Top of Supplied information
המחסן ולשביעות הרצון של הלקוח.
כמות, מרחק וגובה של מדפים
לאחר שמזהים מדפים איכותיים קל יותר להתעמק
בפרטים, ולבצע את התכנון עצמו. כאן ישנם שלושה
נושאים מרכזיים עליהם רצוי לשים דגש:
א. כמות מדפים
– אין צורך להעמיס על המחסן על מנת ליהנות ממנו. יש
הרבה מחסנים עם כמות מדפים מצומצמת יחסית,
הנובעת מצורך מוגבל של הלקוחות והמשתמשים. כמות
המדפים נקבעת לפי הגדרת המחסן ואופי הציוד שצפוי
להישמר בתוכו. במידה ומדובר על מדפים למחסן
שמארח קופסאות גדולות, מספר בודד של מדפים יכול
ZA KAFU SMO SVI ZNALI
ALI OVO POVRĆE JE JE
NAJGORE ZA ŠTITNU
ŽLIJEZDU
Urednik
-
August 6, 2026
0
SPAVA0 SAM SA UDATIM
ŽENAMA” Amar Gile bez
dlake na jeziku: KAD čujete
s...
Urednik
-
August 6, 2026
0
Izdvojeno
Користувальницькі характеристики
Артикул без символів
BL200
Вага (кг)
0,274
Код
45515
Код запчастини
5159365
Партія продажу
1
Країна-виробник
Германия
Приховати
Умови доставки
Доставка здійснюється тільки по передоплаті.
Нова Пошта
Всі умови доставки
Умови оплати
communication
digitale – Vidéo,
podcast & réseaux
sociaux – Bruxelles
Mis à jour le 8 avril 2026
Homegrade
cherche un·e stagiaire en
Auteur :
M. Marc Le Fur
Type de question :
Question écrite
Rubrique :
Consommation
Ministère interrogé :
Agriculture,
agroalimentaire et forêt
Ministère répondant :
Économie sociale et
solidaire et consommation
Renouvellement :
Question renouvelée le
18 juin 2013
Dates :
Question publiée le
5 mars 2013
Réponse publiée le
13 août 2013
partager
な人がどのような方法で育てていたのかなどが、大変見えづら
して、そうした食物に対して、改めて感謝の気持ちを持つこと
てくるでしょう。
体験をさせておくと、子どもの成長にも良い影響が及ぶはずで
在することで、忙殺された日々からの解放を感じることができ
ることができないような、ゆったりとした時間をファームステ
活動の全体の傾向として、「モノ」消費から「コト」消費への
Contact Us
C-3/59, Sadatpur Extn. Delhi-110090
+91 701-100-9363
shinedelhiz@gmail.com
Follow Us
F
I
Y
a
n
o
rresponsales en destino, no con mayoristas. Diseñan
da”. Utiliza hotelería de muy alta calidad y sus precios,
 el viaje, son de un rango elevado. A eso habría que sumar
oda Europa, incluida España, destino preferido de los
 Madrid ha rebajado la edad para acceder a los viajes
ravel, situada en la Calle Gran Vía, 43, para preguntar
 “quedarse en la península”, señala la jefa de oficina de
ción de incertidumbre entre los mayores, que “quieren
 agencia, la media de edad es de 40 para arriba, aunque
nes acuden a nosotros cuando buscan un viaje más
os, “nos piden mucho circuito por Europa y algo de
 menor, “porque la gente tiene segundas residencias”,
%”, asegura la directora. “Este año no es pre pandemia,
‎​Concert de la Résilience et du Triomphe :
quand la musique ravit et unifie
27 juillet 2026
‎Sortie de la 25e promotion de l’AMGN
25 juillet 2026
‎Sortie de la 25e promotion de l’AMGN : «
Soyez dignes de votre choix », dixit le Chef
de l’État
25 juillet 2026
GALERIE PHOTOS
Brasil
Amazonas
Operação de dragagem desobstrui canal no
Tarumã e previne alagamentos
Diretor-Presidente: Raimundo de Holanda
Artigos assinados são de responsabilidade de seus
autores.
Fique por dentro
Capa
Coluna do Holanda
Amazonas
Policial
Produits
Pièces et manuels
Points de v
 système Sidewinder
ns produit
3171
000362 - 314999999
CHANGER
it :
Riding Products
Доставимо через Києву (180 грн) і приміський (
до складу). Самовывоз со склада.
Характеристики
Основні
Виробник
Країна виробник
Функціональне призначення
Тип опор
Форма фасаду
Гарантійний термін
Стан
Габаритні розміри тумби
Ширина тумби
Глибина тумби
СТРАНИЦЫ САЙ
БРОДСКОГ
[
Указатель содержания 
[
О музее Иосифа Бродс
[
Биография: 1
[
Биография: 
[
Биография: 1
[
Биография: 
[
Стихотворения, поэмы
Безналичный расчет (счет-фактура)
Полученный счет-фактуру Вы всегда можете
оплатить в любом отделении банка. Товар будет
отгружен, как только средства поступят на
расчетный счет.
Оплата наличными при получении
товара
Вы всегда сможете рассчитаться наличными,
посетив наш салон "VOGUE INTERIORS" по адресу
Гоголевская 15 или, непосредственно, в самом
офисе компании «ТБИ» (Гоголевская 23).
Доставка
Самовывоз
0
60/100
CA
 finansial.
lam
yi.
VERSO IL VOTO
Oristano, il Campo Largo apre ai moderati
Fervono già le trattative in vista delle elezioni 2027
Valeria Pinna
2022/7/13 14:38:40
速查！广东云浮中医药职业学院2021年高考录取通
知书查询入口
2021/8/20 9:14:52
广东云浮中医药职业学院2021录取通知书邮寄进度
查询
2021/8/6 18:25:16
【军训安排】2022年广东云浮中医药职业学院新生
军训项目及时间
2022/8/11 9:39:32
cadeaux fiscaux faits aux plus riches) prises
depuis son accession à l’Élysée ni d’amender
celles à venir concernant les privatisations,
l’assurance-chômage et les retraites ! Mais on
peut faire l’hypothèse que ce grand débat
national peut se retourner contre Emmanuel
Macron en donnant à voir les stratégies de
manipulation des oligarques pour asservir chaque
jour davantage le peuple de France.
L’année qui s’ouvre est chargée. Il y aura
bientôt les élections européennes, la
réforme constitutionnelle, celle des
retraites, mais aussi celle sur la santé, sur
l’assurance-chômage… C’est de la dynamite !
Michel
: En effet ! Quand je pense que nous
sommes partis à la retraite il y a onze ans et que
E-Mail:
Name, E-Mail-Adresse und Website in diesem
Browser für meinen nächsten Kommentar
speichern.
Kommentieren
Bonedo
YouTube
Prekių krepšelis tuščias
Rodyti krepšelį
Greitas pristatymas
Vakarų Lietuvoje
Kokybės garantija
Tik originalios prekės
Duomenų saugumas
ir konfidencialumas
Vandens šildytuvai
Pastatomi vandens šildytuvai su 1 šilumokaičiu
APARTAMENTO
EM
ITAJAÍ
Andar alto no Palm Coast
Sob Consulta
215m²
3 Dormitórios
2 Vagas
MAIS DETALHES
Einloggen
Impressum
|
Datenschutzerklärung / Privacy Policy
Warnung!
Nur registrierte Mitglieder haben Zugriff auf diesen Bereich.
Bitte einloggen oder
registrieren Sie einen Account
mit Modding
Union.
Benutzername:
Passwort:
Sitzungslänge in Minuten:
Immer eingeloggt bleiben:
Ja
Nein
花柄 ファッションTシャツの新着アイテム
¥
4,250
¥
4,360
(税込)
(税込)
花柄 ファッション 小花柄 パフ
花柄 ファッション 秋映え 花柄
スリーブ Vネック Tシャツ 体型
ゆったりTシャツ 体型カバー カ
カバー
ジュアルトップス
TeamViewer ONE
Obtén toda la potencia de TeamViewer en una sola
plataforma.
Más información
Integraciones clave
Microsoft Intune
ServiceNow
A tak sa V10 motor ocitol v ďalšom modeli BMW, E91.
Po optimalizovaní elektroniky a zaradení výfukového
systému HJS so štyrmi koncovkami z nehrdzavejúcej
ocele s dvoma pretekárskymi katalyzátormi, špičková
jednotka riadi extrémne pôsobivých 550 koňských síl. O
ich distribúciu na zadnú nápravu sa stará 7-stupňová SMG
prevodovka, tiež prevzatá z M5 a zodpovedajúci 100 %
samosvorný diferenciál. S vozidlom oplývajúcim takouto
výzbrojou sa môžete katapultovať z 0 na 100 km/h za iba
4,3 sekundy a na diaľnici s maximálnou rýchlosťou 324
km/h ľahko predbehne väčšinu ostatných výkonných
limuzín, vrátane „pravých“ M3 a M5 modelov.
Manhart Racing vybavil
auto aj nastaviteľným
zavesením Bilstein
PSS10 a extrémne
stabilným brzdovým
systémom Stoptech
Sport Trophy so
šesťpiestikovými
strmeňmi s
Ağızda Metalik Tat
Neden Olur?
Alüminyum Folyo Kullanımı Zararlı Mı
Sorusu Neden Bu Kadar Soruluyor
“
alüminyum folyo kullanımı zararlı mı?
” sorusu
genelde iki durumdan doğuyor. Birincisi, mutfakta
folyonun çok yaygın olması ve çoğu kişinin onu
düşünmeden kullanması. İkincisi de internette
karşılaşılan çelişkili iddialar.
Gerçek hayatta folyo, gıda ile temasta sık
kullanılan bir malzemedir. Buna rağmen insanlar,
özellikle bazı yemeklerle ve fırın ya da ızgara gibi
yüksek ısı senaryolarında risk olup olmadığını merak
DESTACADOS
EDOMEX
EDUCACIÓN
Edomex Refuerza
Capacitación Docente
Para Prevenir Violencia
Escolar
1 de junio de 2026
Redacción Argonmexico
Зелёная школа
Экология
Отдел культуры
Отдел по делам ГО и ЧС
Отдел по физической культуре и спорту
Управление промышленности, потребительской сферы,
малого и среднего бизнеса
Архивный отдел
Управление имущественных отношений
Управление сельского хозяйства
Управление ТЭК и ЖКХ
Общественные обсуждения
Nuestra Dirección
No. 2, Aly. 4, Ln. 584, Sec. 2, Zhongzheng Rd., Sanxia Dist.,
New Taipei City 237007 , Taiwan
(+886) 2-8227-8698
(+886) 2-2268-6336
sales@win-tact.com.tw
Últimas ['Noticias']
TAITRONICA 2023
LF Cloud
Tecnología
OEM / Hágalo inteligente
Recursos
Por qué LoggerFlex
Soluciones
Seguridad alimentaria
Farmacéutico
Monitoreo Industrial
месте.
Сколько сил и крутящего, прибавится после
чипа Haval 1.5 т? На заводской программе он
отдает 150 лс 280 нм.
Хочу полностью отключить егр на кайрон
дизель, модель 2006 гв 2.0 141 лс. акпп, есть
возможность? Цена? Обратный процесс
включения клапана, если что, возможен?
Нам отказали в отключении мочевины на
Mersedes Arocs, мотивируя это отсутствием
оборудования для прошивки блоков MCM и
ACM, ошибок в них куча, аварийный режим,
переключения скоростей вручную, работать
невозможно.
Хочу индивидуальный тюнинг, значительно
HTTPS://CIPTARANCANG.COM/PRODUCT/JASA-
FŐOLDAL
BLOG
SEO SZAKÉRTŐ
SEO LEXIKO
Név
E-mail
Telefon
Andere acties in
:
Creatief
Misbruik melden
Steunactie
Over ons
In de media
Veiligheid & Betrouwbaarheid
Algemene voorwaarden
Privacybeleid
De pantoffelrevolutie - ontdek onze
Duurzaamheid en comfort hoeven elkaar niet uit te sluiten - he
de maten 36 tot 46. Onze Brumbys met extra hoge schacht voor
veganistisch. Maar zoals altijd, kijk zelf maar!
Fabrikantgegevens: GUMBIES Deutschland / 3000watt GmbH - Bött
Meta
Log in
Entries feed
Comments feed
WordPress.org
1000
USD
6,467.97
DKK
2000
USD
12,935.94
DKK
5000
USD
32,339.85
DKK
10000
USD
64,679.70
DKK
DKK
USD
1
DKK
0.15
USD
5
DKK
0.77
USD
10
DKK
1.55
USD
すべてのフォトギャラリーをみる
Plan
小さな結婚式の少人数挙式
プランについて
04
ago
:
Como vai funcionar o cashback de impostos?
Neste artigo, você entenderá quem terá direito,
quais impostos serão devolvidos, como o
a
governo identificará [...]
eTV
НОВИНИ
Bottom of Supplied information
Problem description: Where a line of the data contains the string "тумби", include it in a count, and state that count alone.

Written response: 3